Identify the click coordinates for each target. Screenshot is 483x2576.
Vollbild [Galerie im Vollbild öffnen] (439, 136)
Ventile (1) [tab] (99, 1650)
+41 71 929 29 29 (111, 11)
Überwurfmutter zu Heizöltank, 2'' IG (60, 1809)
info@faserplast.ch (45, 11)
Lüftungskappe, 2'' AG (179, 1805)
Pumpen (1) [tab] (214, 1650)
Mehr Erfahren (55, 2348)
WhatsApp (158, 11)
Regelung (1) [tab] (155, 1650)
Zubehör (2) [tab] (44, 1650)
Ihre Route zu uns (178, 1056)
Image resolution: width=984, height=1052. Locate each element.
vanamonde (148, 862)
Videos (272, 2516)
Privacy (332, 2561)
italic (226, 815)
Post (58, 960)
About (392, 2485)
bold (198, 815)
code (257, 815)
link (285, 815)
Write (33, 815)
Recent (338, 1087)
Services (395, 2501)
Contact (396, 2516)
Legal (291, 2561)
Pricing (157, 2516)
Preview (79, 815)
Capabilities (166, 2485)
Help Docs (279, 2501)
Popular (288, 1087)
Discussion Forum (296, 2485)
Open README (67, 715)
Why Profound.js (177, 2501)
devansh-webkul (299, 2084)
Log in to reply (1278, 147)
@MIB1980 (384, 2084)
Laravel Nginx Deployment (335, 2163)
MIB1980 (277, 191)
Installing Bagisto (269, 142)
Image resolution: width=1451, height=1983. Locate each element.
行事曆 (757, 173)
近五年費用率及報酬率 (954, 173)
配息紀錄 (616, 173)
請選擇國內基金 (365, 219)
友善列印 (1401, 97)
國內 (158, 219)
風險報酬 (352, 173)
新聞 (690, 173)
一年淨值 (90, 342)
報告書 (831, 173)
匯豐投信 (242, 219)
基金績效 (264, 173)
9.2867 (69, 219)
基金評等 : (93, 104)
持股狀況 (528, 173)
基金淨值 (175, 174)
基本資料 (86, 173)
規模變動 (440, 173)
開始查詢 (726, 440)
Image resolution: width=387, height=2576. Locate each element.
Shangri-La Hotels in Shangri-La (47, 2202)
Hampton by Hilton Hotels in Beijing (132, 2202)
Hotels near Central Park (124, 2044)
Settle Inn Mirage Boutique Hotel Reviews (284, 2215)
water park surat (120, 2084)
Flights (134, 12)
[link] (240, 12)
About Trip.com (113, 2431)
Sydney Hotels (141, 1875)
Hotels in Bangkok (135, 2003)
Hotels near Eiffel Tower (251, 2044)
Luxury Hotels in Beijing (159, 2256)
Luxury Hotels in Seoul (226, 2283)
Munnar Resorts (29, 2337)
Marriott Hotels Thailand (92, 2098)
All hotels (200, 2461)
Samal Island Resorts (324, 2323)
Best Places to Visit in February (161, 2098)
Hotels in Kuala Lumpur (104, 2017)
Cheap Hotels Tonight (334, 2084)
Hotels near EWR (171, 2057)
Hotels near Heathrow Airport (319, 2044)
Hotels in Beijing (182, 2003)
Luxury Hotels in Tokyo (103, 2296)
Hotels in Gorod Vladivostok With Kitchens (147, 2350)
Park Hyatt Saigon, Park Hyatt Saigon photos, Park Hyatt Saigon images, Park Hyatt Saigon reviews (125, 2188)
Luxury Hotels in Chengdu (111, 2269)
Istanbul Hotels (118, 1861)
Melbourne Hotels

** Task brief **
What this exercise asks for is the data above, retyped exactly.

** Exercise answer **
Identify the click coordinates for each target. Screenshot is 483x2576.
Vollbild [Galerie im Vollbild öffnen] (439, 136)
Ventile (1) [tab] (99, 1650)
+41 71 929 29 29 (111, 11)
Überwurfmutter zu Heizöltank, 2'' IG (60, 1809)
info@faserplast.ch (45, 11)
Lüftungskappe, 2'' AG (179, 1805)
Pumpen (1) [tab] (214, 1650)
Mehr Erfahren (55, 2348)
WhatsApp (158, 11)
Regelung (1) [tab] (155, 1650)
Zubehör (2) [tab] (44, 1650)
Ihre Route zu uns (178, 1056)
Image resolution: width=984, height=1052. Locate each element.
vanamonde (148, 862)
Videos (272, 2516)
Privacy (332, 2561)
italic (226, 815)
Post (58, 960)
About (392, 2485)
bold (198, 815)
code (257, 815)
link (285, 815)
Write (33, 815)
Recent (338, 1087)
Services (395, 2501)
Contact (396, 2516)
Legal (291, 2561)
Pricing (157, 2516)
Preview (79, 815)
Capabilities (166, 2485)
Help Docs (279, 2501)
Popular (288, 1087)
Discussion Forum (296, 2485)
Open README (67, 715)
Why Profound.js (177, 2501)
devansh-webkul (299, 2084)
Log in to reply (1278, 147)
@MIB1980 (384, 2084)
Laravel Nginx Deployment (335, 2163)
MIB1980 (277, 191)
Installing Bagisto (269, 142)
Image resolution: width=1451, height=1983. Locate each element.
行事曆 (757, 173)
近五年費用率及報酬率 (954, 173)
配息紀錄 (616, 173)
請選擇國內基金 (365, 219)
友善列印 (1401, 97)
國內 (158, 219)
風險報酬 (352, 173)
新聞 (690, 173)
一年淨值 (90, 342)
報告書 (831, 173)
匯豐投信 (242, 219)
基金績效 (264, 173)
9.2867 (69, 219)
基金評等 : (93, 104)
持股狀況 (528, 173)
基金淨值 (175, 174)
基本資料 (86, 173)
規模變動 (440, 173)
開始查詢 (726, 440)
Image resolution: width=387, height=2576. Locate each element.
Shangri-La Hotels in Shangri-La (47, 2202)
Hampton by Hilton Hotels in Beijing (132, 2202)
Hotels near Central Park (124, 2044)
Settle Inn Mirage Boutique Hotel Reviews (284, 2215)
water park surat (120, 2084)
Flights (134, 12)
[link] (240, 12)
About Trip.com (113, 2431)
Sydney Hotels (141, 1875)
Hotels in Bangkok (135, 2003)
Hotels near Eiffel Tower (251, 2044)
Luxury Hotels in Beijing (159, 2256)
Luxury Hotels in Seoul (226, 2283)
Munnar Resorts (29, 2337)
Marriott Hotels Thailand (92, 2098)
All hotels (200, 2461)
Samal Island Resorts (324, 2323)
Best Places to Visit in February (161, 2098)
Hotels in Kuala Lumpur (104, 2017)
Cheap Hotels Tonight (334, 2084)
Hotels near EWR (171, 2057)
Hotels near Heathrow Airport (319, 2044)
Hotels in Beijing (182, 2003)
Luxury Hotels in Tokyo (103, 2296)
Hotels in Gorod Vladivostok With Kitchens (147, 2350)
Park Hyatt Saigon, Park Hyatt Saigon photos, Park Hyatt Saigon images, Park Hyatt Saigon reviews (125, 2188)
Luxury Hotels in Chengdu (111, 2269)
Istanbul Hotels (118, 1861)
Melbourne Hotels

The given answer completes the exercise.